Here are some facts about World War II and the Japanese.
- We did not attack Japan. Japan attacked us at Pearl Harbor. All the while, pretending to make progress to prevent war. But they had no intention of easing hostilities as they were desperate to expand.
- Japan was to Southeast Asia what Hitler and the Nazis were to Europe. They were ruthless in every way possible towards their enemies. During the Rape of Nanking, “The Japanese troops responded to Chinese resistance to their invasion by embarking on an orgy of murder, rape, and looting, that shocked the civilized world at that time.” Chinese civilians were buried alive as the Japanese troops competed to see who could invent the most inhumane way to murder the subhuman Chinese.
- Thus, every day Japan was not defeated, more people would die.
- The U.S. had already bombed Tokyo to rubble with conventional weapons, but the Japanese would not surrender.
- The Japanese war machine treated their emperor as a deity and were wiling to sacrifice Japanese women and children (much like Hamas), and their own lives (unlike Hamas), before surrendering.
- So radical were many of the officers, that as many as 1,000 raided the emperor’s palace to destroy the recording he made of Japan’s unconditional surrender. They were unsuccessful.
- The only other option was a land invasion.

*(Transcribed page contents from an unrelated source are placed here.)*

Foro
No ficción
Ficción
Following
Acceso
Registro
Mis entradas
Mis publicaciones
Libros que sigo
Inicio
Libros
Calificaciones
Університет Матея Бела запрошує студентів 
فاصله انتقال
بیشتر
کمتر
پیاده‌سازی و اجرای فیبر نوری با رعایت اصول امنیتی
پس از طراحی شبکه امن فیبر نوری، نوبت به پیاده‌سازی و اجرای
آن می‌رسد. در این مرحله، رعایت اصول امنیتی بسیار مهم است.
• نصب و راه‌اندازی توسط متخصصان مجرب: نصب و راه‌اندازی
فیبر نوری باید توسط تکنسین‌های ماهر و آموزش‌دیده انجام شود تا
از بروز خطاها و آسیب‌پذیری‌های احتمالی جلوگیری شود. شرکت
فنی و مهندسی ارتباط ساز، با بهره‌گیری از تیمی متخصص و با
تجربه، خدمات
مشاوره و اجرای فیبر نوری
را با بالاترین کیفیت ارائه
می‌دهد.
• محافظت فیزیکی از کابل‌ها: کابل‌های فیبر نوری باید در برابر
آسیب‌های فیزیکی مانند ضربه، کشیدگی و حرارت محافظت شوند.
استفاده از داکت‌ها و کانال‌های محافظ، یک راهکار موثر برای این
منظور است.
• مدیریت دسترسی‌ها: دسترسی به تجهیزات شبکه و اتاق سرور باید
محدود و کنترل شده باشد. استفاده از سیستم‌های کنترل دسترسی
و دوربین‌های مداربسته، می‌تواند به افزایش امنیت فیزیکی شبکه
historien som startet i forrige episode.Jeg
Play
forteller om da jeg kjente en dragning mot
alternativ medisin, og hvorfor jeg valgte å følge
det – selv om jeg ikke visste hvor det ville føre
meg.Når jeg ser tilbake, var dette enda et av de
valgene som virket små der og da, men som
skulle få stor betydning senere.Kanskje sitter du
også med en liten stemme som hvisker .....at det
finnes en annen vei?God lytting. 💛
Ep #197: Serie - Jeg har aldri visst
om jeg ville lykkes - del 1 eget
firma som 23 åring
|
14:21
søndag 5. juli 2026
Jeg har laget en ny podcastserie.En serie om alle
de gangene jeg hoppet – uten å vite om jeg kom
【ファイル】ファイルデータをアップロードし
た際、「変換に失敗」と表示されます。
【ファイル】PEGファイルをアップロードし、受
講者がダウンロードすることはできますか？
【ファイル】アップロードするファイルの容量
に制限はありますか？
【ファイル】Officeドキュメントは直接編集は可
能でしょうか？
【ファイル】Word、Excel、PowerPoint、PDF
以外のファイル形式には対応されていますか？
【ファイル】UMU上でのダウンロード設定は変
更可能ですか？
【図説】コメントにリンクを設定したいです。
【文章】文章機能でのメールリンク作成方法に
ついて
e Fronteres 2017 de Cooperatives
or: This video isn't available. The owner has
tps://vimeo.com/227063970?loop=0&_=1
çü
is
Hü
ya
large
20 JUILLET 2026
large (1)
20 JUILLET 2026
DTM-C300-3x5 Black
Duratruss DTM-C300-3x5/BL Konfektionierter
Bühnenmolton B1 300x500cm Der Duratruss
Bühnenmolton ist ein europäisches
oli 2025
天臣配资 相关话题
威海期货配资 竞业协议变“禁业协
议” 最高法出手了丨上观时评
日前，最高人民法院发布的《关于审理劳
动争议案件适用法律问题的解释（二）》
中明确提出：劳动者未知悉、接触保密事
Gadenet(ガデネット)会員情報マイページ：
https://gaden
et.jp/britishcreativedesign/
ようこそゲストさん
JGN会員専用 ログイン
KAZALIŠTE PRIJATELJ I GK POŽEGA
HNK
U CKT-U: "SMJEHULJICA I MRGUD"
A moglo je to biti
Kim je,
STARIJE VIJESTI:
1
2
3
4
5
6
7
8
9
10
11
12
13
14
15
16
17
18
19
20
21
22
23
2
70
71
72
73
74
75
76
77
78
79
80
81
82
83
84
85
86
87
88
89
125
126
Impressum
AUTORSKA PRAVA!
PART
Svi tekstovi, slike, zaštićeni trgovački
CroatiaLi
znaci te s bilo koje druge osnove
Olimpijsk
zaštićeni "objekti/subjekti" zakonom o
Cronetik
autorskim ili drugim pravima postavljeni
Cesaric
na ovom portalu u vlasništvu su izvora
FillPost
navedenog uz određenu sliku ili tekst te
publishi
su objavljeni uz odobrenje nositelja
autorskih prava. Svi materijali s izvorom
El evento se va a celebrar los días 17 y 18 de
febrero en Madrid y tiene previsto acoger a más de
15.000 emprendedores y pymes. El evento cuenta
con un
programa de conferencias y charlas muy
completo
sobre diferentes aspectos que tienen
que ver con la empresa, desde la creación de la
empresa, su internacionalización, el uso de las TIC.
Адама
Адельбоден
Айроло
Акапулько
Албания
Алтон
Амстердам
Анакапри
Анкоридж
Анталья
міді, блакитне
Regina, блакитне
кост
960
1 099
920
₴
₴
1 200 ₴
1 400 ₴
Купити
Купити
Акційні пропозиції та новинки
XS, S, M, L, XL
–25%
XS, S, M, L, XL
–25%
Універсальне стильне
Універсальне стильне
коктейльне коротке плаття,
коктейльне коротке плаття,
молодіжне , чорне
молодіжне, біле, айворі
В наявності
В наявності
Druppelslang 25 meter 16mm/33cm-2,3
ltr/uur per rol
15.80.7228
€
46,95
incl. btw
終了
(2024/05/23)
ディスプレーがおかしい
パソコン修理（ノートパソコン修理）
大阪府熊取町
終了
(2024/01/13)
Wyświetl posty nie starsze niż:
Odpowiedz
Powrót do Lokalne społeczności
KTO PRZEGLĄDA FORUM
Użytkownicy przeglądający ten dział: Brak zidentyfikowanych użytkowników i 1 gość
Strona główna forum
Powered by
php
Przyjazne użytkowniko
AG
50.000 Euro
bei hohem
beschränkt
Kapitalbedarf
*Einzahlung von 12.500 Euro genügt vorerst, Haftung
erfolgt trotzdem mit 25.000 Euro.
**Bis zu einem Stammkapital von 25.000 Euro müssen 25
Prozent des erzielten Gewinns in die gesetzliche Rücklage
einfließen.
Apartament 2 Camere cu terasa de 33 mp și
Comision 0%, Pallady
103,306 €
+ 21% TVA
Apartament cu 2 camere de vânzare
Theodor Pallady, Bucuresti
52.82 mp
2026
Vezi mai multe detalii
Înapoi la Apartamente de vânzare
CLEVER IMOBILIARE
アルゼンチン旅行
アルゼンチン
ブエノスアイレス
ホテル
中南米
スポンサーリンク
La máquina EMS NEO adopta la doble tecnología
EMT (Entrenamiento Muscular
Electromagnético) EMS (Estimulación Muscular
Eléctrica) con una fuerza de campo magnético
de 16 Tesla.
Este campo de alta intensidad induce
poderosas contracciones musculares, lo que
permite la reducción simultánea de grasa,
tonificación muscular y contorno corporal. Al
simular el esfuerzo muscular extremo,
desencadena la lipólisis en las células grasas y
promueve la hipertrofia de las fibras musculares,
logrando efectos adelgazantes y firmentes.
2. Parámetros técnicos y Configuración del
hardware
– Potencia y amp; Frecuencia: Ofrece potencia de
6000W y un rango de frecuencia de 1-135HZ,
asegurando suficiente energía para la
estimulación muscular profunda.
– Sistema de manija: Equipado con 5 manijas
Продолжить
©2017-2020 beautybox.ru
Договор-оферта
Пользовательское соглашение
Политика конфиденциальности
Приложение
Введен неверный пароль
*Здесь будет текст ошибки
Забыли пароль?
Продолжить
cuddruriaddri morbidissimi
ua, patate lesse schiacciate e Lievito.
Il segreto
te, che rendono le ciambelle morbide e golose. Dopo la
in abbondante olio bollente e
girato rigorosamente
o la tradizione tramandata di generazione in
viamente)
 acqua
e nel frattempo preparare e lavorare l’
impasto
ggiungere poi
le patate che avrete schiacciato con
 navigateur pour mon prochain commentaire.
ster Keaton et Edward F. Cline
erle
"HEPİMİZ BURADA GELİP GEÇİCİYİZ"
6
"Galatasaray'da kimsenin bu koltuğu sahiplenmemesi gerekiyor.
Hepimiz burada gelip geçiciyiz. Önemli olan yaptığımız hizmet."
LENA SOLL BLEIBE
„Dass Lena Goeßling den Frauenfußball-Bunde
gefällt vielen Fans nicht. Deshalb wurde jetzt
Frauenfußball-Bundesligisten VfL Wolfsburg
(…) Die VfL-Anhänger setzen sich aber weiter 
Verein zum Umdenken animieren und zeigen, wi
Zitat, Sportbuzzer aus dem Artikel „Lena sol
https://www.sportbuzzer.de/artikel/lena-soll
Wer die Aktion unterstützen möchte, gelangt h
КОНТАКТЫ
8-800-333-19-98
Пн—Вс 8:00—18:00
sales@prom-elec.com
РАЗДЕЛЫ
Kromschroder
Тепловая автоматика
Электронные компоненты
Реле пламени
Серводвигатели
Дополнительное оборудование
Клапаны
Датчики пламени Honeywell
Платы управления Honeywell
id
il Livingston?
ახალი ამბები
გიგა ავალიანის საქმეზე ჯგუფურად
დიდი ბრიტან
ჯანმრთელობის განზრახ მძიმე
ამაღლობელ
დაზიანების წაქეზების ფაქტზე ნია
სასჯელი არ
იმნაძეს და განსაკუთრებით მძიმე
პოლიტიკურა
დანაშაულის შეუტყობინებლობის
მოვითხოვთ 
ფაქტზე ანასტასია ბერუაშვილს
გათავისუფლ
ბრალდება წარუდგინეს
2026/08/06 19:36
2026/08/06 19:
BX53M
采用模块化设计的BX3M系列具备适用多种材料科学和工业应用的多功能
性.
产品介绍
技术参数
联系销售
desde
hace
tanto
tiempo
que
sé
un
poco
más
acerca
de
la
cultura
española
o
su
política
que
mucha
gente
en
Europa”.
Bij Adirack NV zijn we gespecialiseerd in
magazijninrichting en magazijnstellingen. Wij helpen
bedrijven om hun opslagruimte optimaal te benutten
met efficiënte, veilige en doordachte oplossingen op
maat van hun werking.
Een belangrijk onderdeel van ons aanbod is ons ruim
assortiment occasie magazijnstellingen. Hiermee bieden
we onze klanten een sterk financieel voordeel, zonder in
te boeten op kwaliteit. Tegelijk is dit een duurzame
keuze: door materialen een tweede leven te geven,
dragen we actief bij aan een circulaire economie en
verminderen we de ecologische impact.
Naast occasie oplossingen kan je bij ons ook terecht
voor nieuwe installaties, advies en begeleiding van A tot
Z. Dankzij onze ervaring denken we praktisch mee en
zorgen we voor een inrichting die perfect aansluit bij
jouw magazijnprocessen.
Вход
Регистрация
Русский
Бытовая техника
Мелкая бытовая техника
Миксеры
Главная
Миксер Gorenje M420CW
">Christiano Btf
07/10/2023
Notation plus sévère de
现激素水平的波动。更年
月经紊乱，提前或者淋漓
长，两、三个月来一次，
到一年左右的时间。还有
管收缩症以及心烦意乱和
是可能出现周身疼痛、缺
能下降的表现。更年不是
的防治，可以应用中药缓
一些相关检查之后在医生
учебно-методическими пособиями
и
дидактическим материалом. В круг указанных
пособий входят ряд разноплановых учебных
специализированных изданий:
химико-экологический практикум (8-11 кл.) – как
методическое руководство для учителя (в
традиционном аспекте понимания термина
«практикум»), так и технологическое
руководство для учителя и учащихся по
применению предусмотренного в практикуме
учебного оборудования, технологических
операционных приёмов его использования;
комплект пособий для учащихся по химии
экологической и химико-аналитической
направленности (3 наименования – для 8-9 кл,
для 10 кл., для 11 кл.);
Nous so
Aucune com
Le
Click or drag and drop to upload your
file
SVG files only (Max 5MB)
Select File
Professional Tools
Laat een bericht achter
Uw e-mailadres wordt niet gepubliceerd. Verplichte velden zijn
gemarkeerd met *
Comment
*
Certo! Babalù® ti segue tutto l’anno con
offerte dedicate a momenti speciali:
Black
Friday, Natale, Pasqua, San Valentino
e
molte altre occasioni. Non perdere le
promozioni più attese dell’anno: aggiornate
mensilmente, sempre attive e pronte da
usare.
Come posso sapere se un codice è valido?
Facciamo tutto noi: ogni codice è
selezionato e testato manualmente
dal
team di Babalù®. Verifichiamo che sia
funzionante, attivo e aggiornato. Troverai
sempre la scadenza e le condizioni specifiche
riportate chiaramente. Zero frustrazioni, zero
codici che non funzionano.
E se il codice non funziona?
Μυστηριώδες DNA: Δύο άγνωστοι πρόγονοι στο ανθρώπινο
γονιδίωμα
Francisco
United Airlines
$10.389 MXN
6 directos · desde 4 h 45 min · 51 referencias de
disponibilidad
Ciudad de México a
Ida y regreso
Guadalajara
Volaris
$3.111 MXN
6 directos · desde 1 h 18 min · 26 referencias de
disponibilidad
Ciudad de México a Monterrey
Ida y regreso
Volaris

Yes, as in D-Day, where there were over 200,000 casualties. The cost of American lives was not worth the invasion when the belligerent Japanese could be stopped another way. This weighed heavily into Truman’s decision—Saving American lives.
- Some say Pearl Harbor was a strategic military installation, whereas the Japanese cities were civilian targets. In truth, the Japanese were seeking every possible way to attack America’s mainland. They simply didn’t have the ability. However regarding the Chinese and other Asian countries much closer, they killed as many as 10 million people!
- Even after the first bomb on Hiroshima, the Japanese did not surrender.
- Around 150,000 Japanese died in the two bombings, compared to 60 million during the entire war.
- Six days after the second bomb was dropped on Nagasaki, the Japanese finally surrendered unconditionally. We had to drop the second bomb to convince the Japanese that we had an unlimited arsenal. In truth, we had two. Only then, did they surrender.
- If Japan did not surrender ‘unconditionally’ the free and prosperous Japan of today would not be a reality. We rebuilt Japan into its present self. Japan was a brutal imperialistic force in Asia prior to Hiroshima and Nagasaki.
Obama wants to see a nuclear free world. Me too. The problem is North Korea, Pakistan, Russia and Iran do not. The American nuclear arsenal has been the greatest deterrent to a third world war.